* PROBLEM TO WORK ON
Repeat all of the data exactly. Leave nothing out.

-- SUPPLIED INFORMATION follows --

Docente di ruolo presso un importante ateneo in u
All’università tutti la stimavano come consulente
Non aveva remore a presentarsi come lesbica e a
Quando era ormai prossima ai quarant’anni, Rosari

-- SUPPLIED INFORMATION concluded --

* REPLY TO THE TASK
Docente di ruolo presso un importante ateneo in u
All’università tutti la stimavano come consulente
Non aveva remore a presentarsi come lesbica e a
Quando era ormai prossima ai quarant’anni, Rosari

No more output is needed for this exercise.